The real issue of worry is the third responsibility of calling in the military on the occurrence of insurrection. “Section 217(2) (c) suppressing insurrection and acting in aid of civil authorities to restore order when called upon to do so by the president, but subject to such conditions as may be prescribed by an Act of the National Assembly”.
The wordings of this section makes it clear that this section conveys the extraordinary use of the military in its Law and Order role can only be invoked not just in case of mere infraction of the law but the uprising must be in the nature of insurrection otherwise referred to as “domestic was” The justification for resorting to this measure is predicated on the need for an approval by the National Assembly for the extraordinary use of the Military to restore law and order.
It is apposite to state Section 305 (3) (c) there is actual breakdown of public order and public safety in the federation or any part thereof to such extent as to require extraordinary measures to restore peace and security.”
The above provision co-relates and complements Section 217 (2) (c) and that these two sections read together lead inevitably to the conclusion that military forces cannot be called in unless a state of emergency has properly been proclaim in Nigeria or any part thereof. Without any doubt, therefore, those who drafted the Constitution intended to keep the military out of public glare and out of routine law enforcement duty, which are the responsibility of civil law enforcement agency, as required in a civil democracy.
Can any member or detachment of the Armed Forces be placed under the command of state governors or state official under any circumstance?
The President is the Commander-in-Chief of the Armed Forces of the Federation and shall determine its operations. No branch of the Armed Forces can be placed at the disposal of civil/state authorities no matter how highly placed; Military Order and Civil Order are two distinct disciplines.
Civil authorities are not in a position to understand the language and laws that guide the military, nor do they understand the nature of the lethal (deadly) weapons and equipment that the military can unleash.
The dangers of exposing military men to the command of civilians or civil authorities are too enormous to explain in a short interview like this.

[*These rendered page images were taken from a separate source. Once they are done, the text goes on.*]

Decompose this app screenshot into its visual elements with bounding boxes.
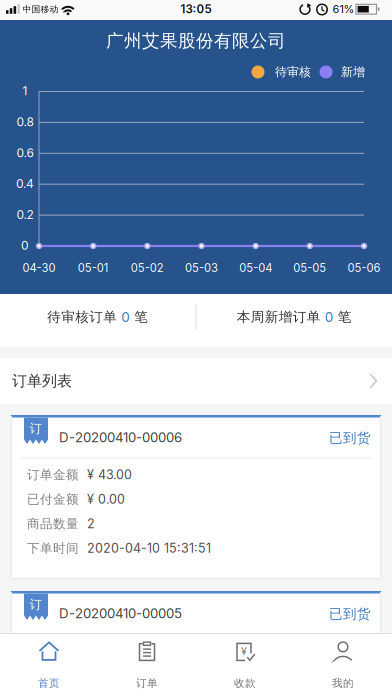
staticText: 我的	[332, 677, 354, 690]
staticText: 0.4	[16, 176, 34, 191]
button[interactable]: 订单列表	[0, 358, 392, 404]
staticText: 05-03	[185, 261, 218, 275]
staticText: 已到货	[329, 606, 371, 622]
staticText: D-20200410-00005	[59, 606, 182, 622]
staticText: 下单时间	[27, 540, 79, 556]
staticText: 0.8	[16, 115, 34, 129]
staticText: 首页	[38, 677, 60, 690]
staticText: 中国移动	[22, 4, 58, 15]
button[interactable]: 订单	[98, 634, 196, 696]
staticText: 笔	[130, 308, 148, 326]
staticText: 61%	[332, 2, 354, 16]
staticText: 待审核订单	[47, 308, 121, 326]
staticText: 新增	[341, 64, 365, 80]
button[interactable]: 已到货	[329, 418, 381, 446]
staticText: 05-02	[131, 261, 164, 275]
button[interactable]: ¥	[196, 634, 294, 696]
staticText: ¥ 43.00	[87, 467, 132, 482]
staticText: ¥	[241, 645, 247, 658]
staticText: 订	[30, 597, 42, 612]
button[interactable]: 订	[11, 415, 381, 579]
staticText: 订单列表	[12, 372, 72, 390]
staticText: ¥ 0.00	[87, 492, 125, 507]
staticText: 0.6	[16, 146, 34, 160]
button[interactable]: 本周新增订单	[196, 294, 392, 347]
staticText: 订单	[136, 677, 158, 690]
staticText: 待审核	[275, 64, 311, 80]
staticText: 05-04	[239, 261, 272, 275]
staticText: 0	[21, 238, 29, 253]
staticText: 广州艾果股份有限公司	[106, 30, 286, 52]
staticText: 0	[121, 309, 130, 325]
button[interactable]: 首页	[0, 634, 98, 696]
staticText: 0	[325, 309, 334, 325]
staticText: 13:05	[180, 2, 212, 16]
staticText: 已付金额	[27, 491, 79, 507]
staticText: 笔	[334, 308, 352, 326]
staticText: 2020-04-10 15:31:51	[87, 541, 211, 556]
staticText: 05-06	[348, 261, 380, 275]
button[interactable]: 订	[11, 591, 381, 633]
staticText: 本周新增订单	[237, 308, 325, 326]
staticText: 05-05	[293, 261, 326, 275]
staticText: 0.2	[16, 207, 34, 222]
button[interactable]: 已到货	[329, 594, 381, 622]
staticText: 05-01	[78, 261, 109, 275]
staticText: 商品数量	[27, 516, 79, 532]
button[interactable]: 我的	[294, 634, 392, 696]
button[interactable]: 待审核订单	[0, 294, 196, 347]
staticText: 已到货	[329, 430, 371, 446]
staticText: 1	[22, 84, 28, 98]
staticText: 订	[30, 421, 42, 436]
staticText: 04-30	[22, 261, 56, 275]
staticText: D-20200410-00006	[59, 430, 182, 446]
staticText: 2	[87, 516, 95, 531]
staticText: 收款	[234, 677, 256, 690]
staticText: 订单金额	[27, 467, 79, 483]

In America whose system of government we have adopted the Constitution forbids it and the parliament has since passed several laws to forbid it – See for example
The Posse Commitatus Act of 1878 As Amended. For over 10 years my colleagues and I in the Army Legal Services, in the Army School for Military Police and in the Army Training and Doctrine Command (TRADO), left no doubt in the mind of the Army high command as to how to run the Army under a democratic system.

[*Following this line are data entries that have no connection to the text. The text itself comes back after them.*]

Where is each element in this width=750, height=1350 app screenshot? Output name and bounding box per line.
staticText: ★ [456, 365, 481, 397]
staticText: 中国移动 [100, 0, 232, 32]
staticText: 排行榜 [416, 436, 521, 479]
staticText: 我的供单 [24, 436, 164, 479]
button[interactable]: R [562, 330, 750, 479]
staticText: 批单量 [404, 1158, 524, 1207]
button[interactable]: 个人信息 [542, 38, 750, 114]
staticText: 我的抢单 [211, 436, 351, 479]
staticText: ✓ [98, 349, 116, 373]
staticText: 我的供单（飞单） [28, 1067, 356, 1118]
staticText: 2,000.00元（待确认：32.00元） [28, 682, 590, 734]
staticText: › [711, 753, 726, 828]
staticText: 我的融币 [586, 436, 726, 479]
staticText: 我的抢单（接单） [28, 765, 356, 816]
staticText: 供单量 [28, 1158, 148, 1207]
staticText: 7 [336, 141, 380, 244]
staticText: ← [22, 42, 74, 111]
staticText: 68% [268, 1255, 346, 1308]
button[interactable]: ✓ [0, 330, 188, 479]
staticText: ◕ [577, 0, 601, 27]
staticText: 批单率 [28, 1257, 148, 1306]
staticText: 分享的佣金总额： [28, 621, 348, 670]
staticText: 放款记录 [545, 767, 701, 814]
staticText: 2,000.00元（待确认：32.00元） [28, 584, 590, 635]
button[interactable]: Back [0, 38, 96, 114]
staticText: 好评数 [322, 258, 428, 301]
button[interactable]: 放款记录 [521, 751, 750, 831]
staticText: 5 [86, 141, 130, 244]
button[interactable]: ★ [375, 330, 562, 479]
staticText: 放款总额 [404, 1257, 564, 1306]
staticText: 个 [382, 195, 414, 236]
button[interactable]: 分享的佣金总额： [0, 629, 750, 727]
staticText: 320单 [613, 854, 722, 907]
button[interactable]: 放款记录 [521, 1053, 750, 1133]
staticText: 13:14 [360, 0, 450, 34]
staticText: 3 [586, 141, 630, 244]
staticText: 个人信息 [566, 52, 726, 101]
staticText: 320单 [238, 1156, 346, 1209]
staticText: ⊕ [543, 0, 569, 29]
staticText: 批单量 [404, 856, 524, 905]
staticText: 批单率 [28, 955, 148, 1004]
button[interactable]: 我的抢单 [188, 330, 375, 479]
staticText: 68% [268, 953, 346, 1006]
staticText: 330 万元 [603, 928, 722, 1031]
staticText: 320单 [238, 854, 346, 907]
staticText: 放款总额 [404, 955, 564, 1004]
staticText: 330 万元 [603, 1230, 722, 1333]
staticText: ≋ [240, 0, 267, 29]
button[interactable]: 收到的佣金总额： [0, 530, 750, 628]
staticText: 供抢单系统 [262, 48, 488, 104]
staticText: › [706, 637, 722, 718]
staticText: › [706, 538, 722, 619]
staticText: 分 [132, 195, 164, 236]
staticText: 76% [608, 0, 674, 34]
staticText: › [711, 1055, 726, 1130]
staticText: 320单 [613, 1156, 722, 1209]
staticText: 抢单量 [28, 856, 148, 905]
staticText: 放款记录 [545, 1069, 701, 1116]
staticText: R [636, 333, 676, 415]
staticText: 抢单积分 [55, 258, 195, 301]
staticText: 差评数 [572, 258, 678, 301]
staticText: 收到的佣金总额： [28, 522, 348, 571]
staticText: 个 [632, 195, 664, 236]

We do not know how these ideals became lost to our rulers since 1999 but it is worrisome that they set these ideals aside. In essence, under no circumstance does the Constitution or any other law empower governor(s) to issue command to Armed Forces.
The power of deployment of military personnel to the states is at all times the preserve of the President of Nigeria, until an amendment is made to the Constitution. That remains the position of our constitution.
It is beyond argument that successive Nigerian governments have not been running the country in conformity with our Constitution. Over the years, there have been overwhelming cases of flagrant disregard to extant laws and constitutionally entrenched due process. It is ironical that governments that do not follow the Constitution nor obey court orders expect the citizens to be law – abiding.
This is the height of hypocrisy, insincerity and inconsistency which must be condemned by all well-meaning Nigerians.